Ian Hacking
Ian Hacking; drawing by David Levine

As the title declares, this is a book about reality. Or, more accurately, “reality.” Author of an impressive study of multiple personality (Rewriting the Soul, 1995), Professor Hacking here narrows down his interest in the extraordinary changeableness of mental symptoms to one circumscribed instance: a psychiatric epidemic of “hysterical fugues”—cases of people who suddenly left home, suffered from amnesia, and took on a new identity, at least for a while. Diagnoses of these cases began to be reported around 1886 and continued, says Hacking, for twenty-two years—then more or less disappeared.

Hysteria, of course, in the sense of a trancelike state that translated mental obsession into physical language, had been observed since the days of Hippocrates, and identified over time with diabolic possession, religious ecstasy, epilepsy, displaced womb, and any number of simulated illnesses.
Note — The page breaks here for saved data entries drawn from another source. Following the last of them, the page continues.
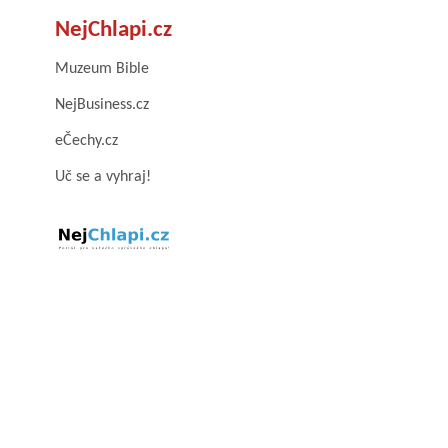
NejChlapi.cz
Muzeum Bible
NejBusiness.cz
eČechy.cz
Uč se a vyhraj!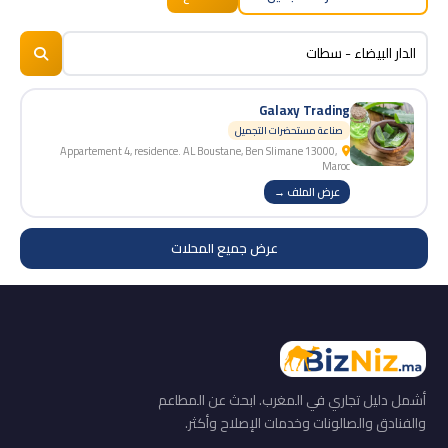
BizNiz.ma
© 2026
Galaxy Trading
صناعة مستحضرات التجميل
Appartement 4, residence. AL Boustane, Ben Slimane 13000,
Maroc
عرض الملف →
عرض جميع المحلات
أشمل دليل تجاري في المغرب. ابحث عن المطاعم
والفنادق والصالونات وخدمات الإصلاح وأكثر.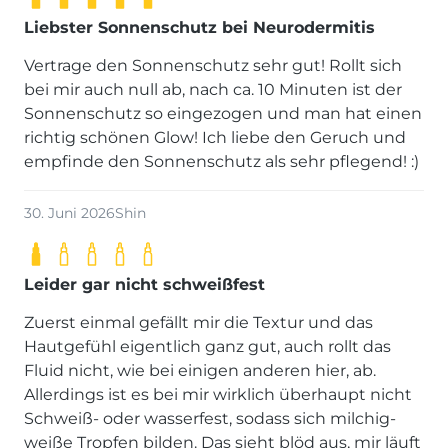
Liebster Sonnenschutz bei Neurodermitis
Vertrage den Sonnenschutz sehr gut! Rollt sich
bei mir auch null ab, nach ca. 10 Minuten ist der
Sonnenschutz so eingezogen und man hat einen
richtig schönen Glow! Ich liebe den Geruch und
empfinde den Sonnenschutz als sehr pflegend! :)
30. Juni 2026
Shin
Leider gar nicht schweißfest
Zuerst einmal gefällt mir die Textur und das
Hautgefühl eigentlich ganz gut, auch rollt das
Fluid nicht, wie bei einigen anderen hier, ab.
Allerdings ist es bei mir wirklich überhaupt nicht
Schweiß- oder wasserfest, sodass sich milchig-
weiße Tropfen bilden. Das sieht blöd aus, mir läuft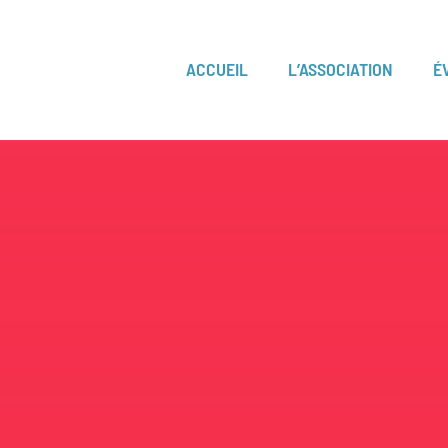
ACCUEIL
L’ASSOCIATION
É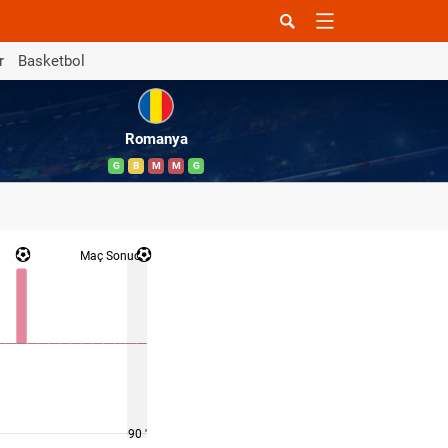
r
Basketbol
Romanya
G
B
M
M
G
Maç Sonucu
90 '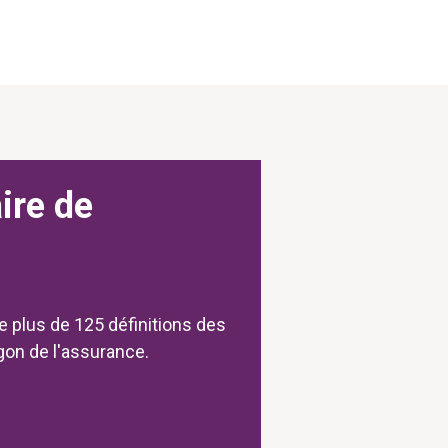
age
ire de
e plus de 125 définitions des
rgon de l'assurance.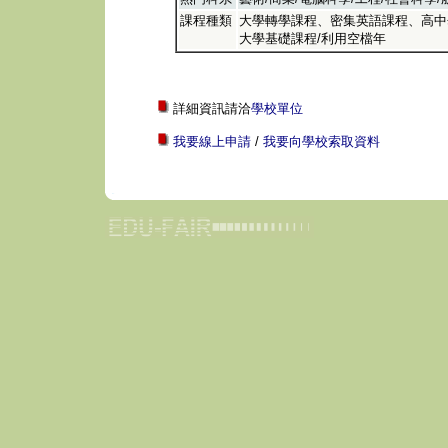
課程種類
大學轉學課程、密集英語課程、高中
大學基礎課程/利用空檔年
詳細資訊請洽
學校單位
我要線上申請
/
我要向學校索取資料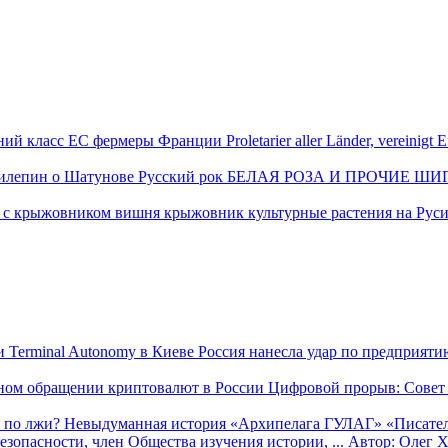
ний класс ЕС
фермеры Франции
Proletarier aller Länder, vereinigt 
илепин о Шатунове
Русский рок
БЕЛАЯ РОЗА И ПРОЧИЕ ШИ
вишня
крыжовник
культурные растения на Рус
Россия нанесла удар по предприяти
Цифровой прорыв: Совет 
 по лжи? Невыдуманная история «Архипелага ГУЛАГ»
«Писател
опасности, член Общества изучения истории, ...
Автор:
Олег Х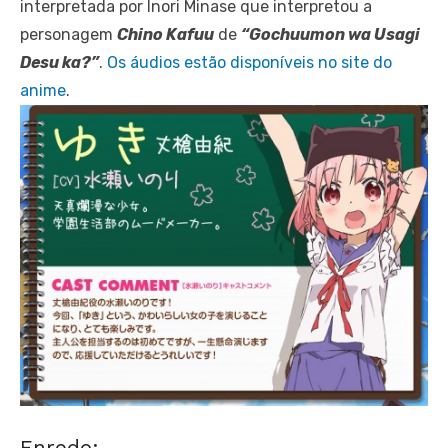
interpretada por Inori Minase que interpretou a
personagem
Chino Kafuu
de
“Gochuumon wa Usagi
Desu ka?”
.
Os áudios estão disponíveis no site do
anime
.
Enredo: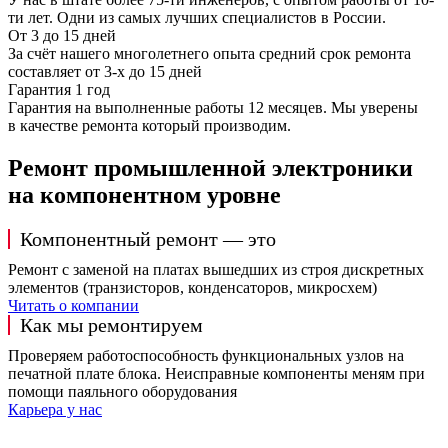
ти лет. Одни из самых лучших специалистов в России.
От 3 до 15 дней
За счёт нашего многолетнего опыта средний срок ремонта
составляет от 3-х до 15 дней
Гарантия 1 год
Гарантия на выполненные работы 12 месяцев. Мы уверены
в качестве ремонта который производим.
Ремонт промышленной электроники
на компонентном уровне
Компонентный ремонт — это
Ремонт с заменой на платах вышедших из строя дискретных
элементов (транзисторов, конденсаторов, микросхем)
Читать о компании
Как мы ремонтируем
Проверяем работоспособность функциональных узлов на
печатной плате блока. Неисправные компоненты меням при
помощи паяльного оборудования
Карьера у нас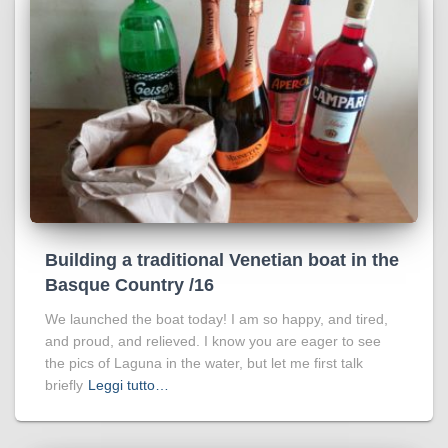
Building a traditional Venetian boat in the
Basque Country /16
We launched the boat today! I am so happy, and tired,
and proud, and relieved. I know you are eager to see
the pics of Laguna in the water, but let me first talk
briefly
Leggi tutto…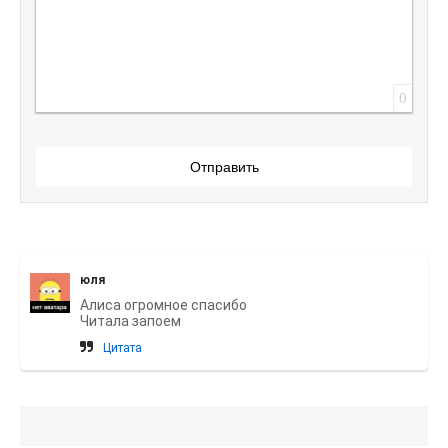
0
Отправить
юля
Алиса огромное спасибо
Читала запоем
Цитата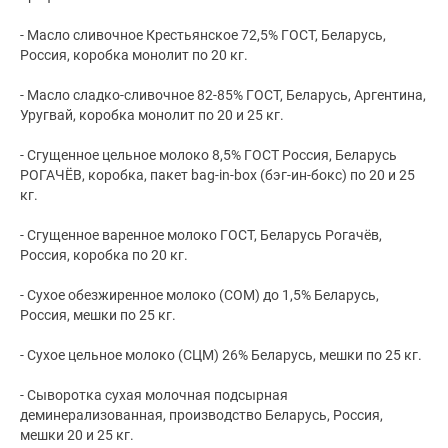
- Масло сливочное Крестьянское 72,5% ГОСТ, Беларусь,
Россия, коробка монолит по 20 кг.
- Масло сладко-сливочное 82-85% ГОСТ, Беларусь, Аргентина,
Уругвай, коробка монолит по 20 и 25 кг.
- Сгущенное цельное молоко 8,5% ГОСТ Россия, Беларусь
РОГАЧЁВ, коробка, пакет bag-in-box (бэг-ин-бокс) по 20 и 25
кг.
- Сгущенное варенное молоко ГОСТ, Беларусь Рогачёв,
Россия, коробка по 20 кг.
- Сухое обезжиренное молоко (СОМ) до 1,5% Беларусь,
Россия, мешки по 25 кг.
- Сухое цельное молоко (СЦМ) 26% Беларусь, мешки по 25 кг.
- Сыворотка сухая молочная подсырная
деминерализованная, производство Беларусь, Россия,
мешки 20 и 25 кг.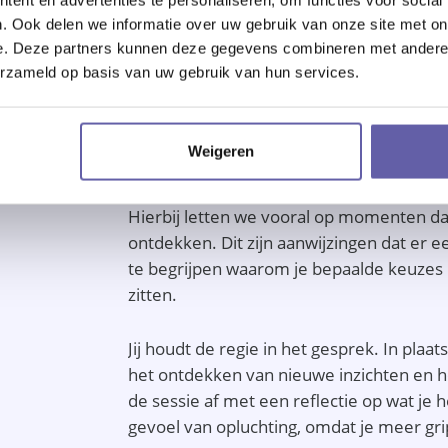
tegenaan loopt en wat je hoopt te bereik
. Ook delen we informatie over uw gebruik van onze site met on
past, zoals aandachtige en inzichtgeven
e. Deze partners kunnen deze gegevens combineren met andere i
(cgt), leven naar je waarden (act), pijnl
erzameld op basis van uw gebruik van hun services.
toekomst (yucel) of in balans komen (min
Elke vervolgsessie begint met een open v
Weigeren
verandering in wilt. Jij bepaalt het onde
gesprek stel ik vragen die je helpen je 
Hierbij letten we vooral op momenten dat j
ontdekken. Dit zijn aanwijzingen dat er een
te begrijpen waarom je bepaalde keuzes 
zitten.
Jij houdt de regie in het gesprek. In plaa
het ontdekken van nieuwe inzichten en 
de sessie af met een reflectie op wat je h
gevoel van opluchting, omdat je meer grip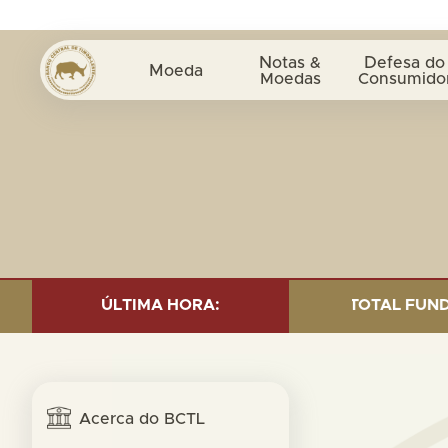
Notas &
Defesa do
Moeda
Moedas
Consumido
D INVESTMENT AS OF 30 SEP. 2025: TOTAL FUND= $18.
ÚLTIMA HORA:
Acerca do BCTL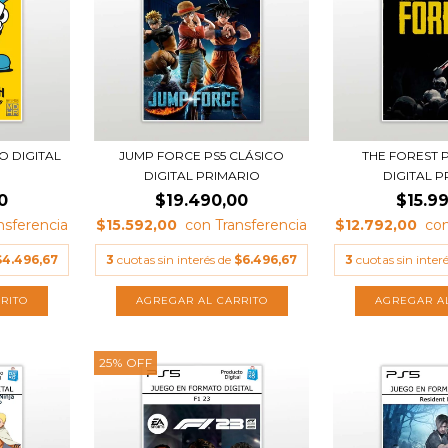
O DIGITAL
JUMP FORCE PS5 CLÁSICO
THE FOREST 
DIGITAL PRIMARIO
DIGITAL 
0
$19.490,00
$15.9
$15.592,00
$12.792,00
$4.496,67
3
cuotas sin interés de
$6.496,67
3
cuotas sin inter
25
%
OFF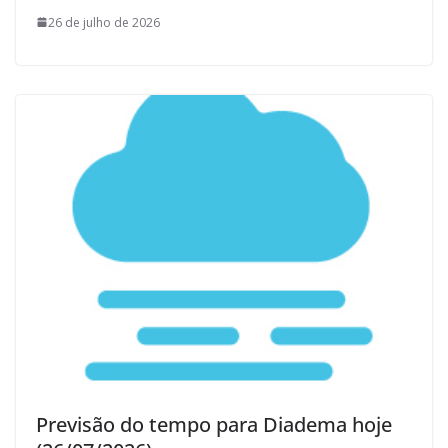
26 de julho de 2026
Previsão do tempo para Diadema hoje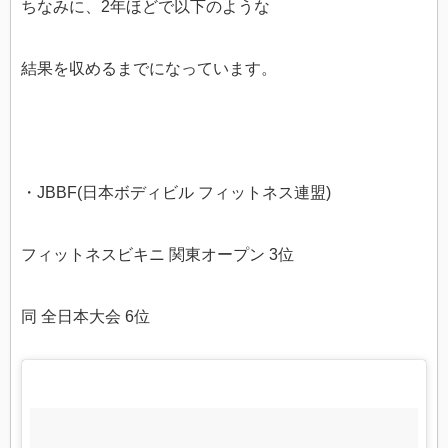
ちなみに、2年ほどで以下のような
結果を収めるまでになっています。
・JBBF(日本ボディビル フィットネス連盟)
フィットネスビキニ 関東オープン 3位
同 全日本大会 6位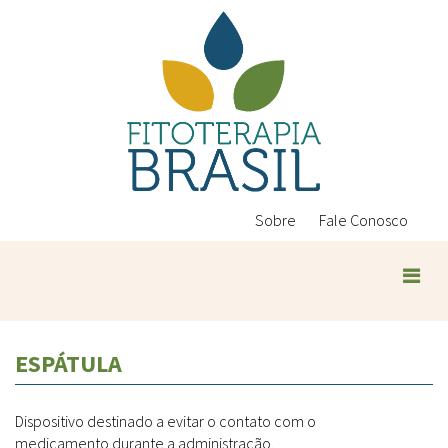
Pular
para
o
conteúdo
principal
Sobre
Fale Conosco
Plantas Medicinais
ESPÁTULA
Conteúdos
Legislação
Dispositivo destinado a evitar o contato com o
Controle de Qualidade
Ambientais
medicamento durante a administração.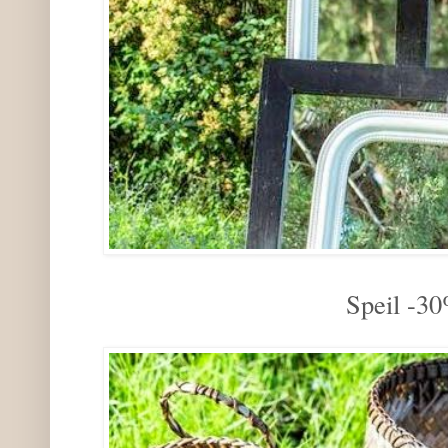
Speil -3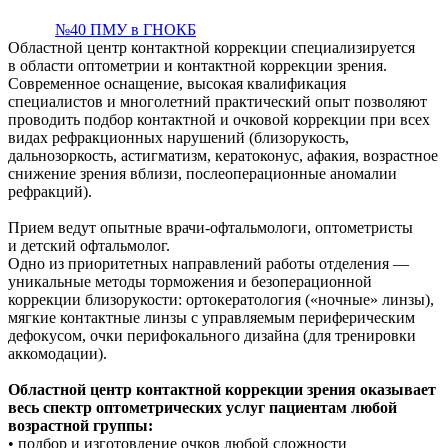
№40 ПМУ в ГНОКБ
Областной центр контактной коррекции специализируется
в области оптометрии и контактной коррекции зрения.
Современное оснащение, высокая квалификация
специалистов и многолетний практический опыт позволяют
проводить подбор контактной и очковой коррекции при всех
видах рефракционных нарушений (близорукость,
дальнозоркость, астигматизм, кератоконус, афакия, возрастное
снижение зрения вблизи, послеоперационные аномалии
рефракций).
Прием ведут опытные врачи-офтальмологи, оптометристы
и детский офтальмолог.
Одно из приоритетных направлений работы отделения —
уникальные методы торможения и безоперационной
коррекции близорукости: ортокератология («ночные» линзы),
мягкие контактные линзы с управляемым периферическим
дефокусом, очки перифокального дизайна (для тренировки
аккомодации).
Областной центр контактной коррекции зрения оказывает
весь спектр оптометрических услуг пациентам любой
возрастной группы:
• подбор и изготовление очков любой сложности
Its essence was that the patient dissociated feeling from conscious awareness—sent it on stage, so to speak, to act out its story. In the late nineteenth century, particularly under the aegis of the celebrated Parisian neurologist Charcot, it took weird and wonderful forms, which he tended to associate with epilepsy. At the same time, among the ordinary population, fainting and paroxysms and “vapors” were in fashion, mainly among women. These were in themselves a kind of fugue or flight; but as used by the psychiatrists cited by Hacking, fugue meant a literal flight out onto the road.

Hysterical fugues may not be everyone’s immediate first choice of subject, but Hacking tells an almost unputdownable story. Not only does he write with rare sympathy and elegance, he draws on his background in philosophy to make this byway from the history of medicine full of resonance. Were these bizarre mental illnesses, now apparently extinct, “real” ones? Are they in fact extinct, or just changed in shape? Within any one personality, can anything be discarded as unreal? What are the roles of awareness and memory in dividing up a personality? What was the popular effect of new knowledge of unconscious layers of personality? Did these discoveries influence patients’ symptoms—or vice versa? At the turn of the last century there was indeed a veritable rewriting of the soul going on, and it hardly seems finished yet. We may well feel nostalgia—a nostalgie de l’âme?—for the time when the soul was a single and sacred thing.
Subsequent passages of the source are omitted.